3/08/2012

Review: The new iPad first look



The tablet we’ve all been expecting was finally unveiled by Apple CEO Tim Cook today, ending a week of feverish speculation in the press. And “the new iPad” as it’s entirely uninspiringly named, is very much as expected.
The headline upgrade is the move to a higher resolution, ‘Retina’-style display at an astonishing 2,048 x 1,536. That’s higher even than the Asus Transformer Prime’s 1,920 x 1,200 screen, which we looked at last week in Barcelona, and leads to a total pixel count of 3.1 million.
Apple has retained the 9.7in display of its predecessors, too, and it looks as you’d expect: extremely crisp and sharp, and it’s impossible to make out the individual pixels.
The edges of icons on the desktop look sharp enough to cut your finger and high resolution photos look simply stunning on the new display. Apple claims it has better colour saturation, in addition to more pixels, and at first glance we certainly wouldn’t disagree.

There’s a little more to the new tablet than the screen, however. Inside is a faster processor – the dual-core Apple A5X and more powerful, quad-core graphics. Typically, Apple claims this is ‘way’ faster than anything else – five times quicker than Tegra 3. That’s impossible to gauge right now, and we find it highly unlikely to be that much quicker, but we’re keeping an open mind.
As with all previous iOS-based devices, however, the new iPad feels highly responsive, with no discernible interface lag.
And then there’s battery life. With a higher resolution display there’s always the danger that battery life will suffer. Suffice it to say, Apple is claiming the same battery life for the new device as the iPad 2: ten hours for Wi-Fi use and nine hours with 3G/4G.
Given that the company has more than delivered on previous claims, we expect it will do so again, and with the new iPad addressing four times as many pixels as the old one that’s some achievement. We can’t wait to give it a thorough workout.

The camera

The new iPad also gets what Apple is calls an iSight camera, capable of shooting at a resolution of 5-megapixels and 1080p for video. A decent camera for the iPad is long overdue – the iPad 2’s snapper was woeful, and it would have been a travesty had it not been improved this time around.

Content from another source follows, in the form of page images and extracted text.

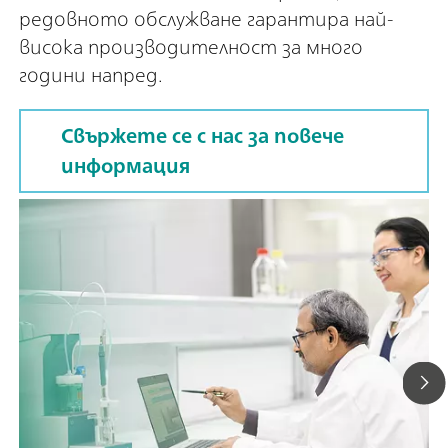
редовното обслужване гарантира най-
висока производителност за много
години напред.
Свържете се с нас за повече
информация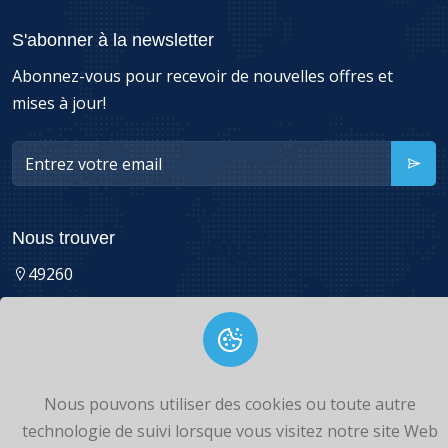
S'abonner à la newsletter
Abonnez-vous pour recevoir de nouvelles offres et
mises à jour!
Nous trouver
49260
Nous pouvons utiliser des cookies ou toute autre
Copyright © 2026 Tous droits réservés
technologie de suivi lorsque vous visitez notre site Web
Politique de Cookies,
Retours et Remboursements,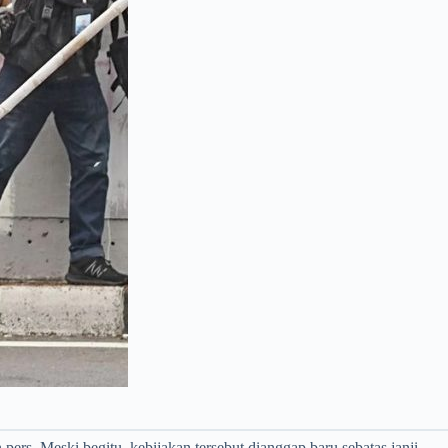
ers. Meski begitu, kebijakan tersebut dianggap baru sebatas janji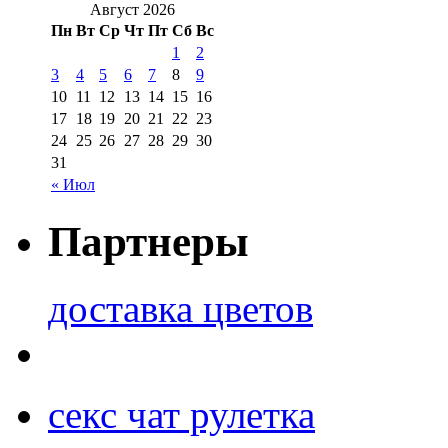
Август 2026
Пн
Вт
Ср
Чт
Пт
Сб
Вс
1
2
3
4
5
6
7
8
9
10
11
12
13
14
15
16
17
18
19
20
21
22
23
24
25
26
27
28
29
30
31
« Июл
Партнеры
доставка цветов
секс чат рулетка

In fact it uses the same optics as the iPhone 4S, and it shows. The sample images on the iPad looked great – crisp and colourful with plenty of detail – a world away from the grainy, noisy images produced by the iPad 2. This is a camera that actually looks usable; it’s such a shame that we weren’t allowed to snap any of our own photos in the demo room. Then again, the light wasn’t great, so that may not have been particularly instructive.
With the 1080p video, quality likewise looks very good, and the digital stabilisation particularly impressive. We look forward to putting that through its paces once we get hold of the device when it hits the shelves on 16 March.

Design

In a word? Underwhelming. The iPad 2 was lovely indeed, but others have now matched it physically, and Apple really needed to up its game this time around. What we have here, just as with the iPhone 4S launched before Christmas, is a more powerful iPad, but in the same old chassis.
It’s available in white and black, so not even any new colours, an all the bits and pieces are in the same places. The lock switch is in the same place, the volume control is still in the top left corner, and there’s the same old speaker perforation detail at the rear, down in the bottom left corner.
If you don’t believe us, take a look at the photos: you’d be forgiven, at first glance, for thinking you were looking at an iPad 2. We could have used the photos from last year’s launch, in fact (even the tables in the demo room looked as if they’d been recycled from last year) but we took some new ones, just for the hell of it.

Verdict

Aside from the screen, which is admittedly pretty amazing, we have to say we’re a little disappointed with the new iPad, not least with the name. We’re pretty sure that “the new iPad” would never have seen the light of day in Steve Jobs’ time.
The cameras should have been better to start with, the voice dictation feature, which allows users to speak into their iPads and have their words transcribed is hardly groundbreaking, and the improvements to the mobile data connectivity (in the US the new iPad will have 4G) won’t benefit UK customers until the next iPad (the ‘even newer iPad’ we presume) rolls around. There isn’t even a new style of case.
There was the obligatory roll call of new and improved apps, with the most impressive-looking being the improvements to Garage Band, with its new four-player collaborative Jam Session mode, and iPhoto, which brings responsive multitouch photo-editing to the iPad, putting Adobe’s recent launch of Photoshop Touch in the shade.
But we still can’t help feeling a touch deflated. We’re sure Apple’s new baby will sell by the bucketload, especially as it’s going to be the same price as the current iPad 2, but it could have offered so much more – more storage, more screen sizes, more innovation. It’s a significant upgrade – but is it significant enough?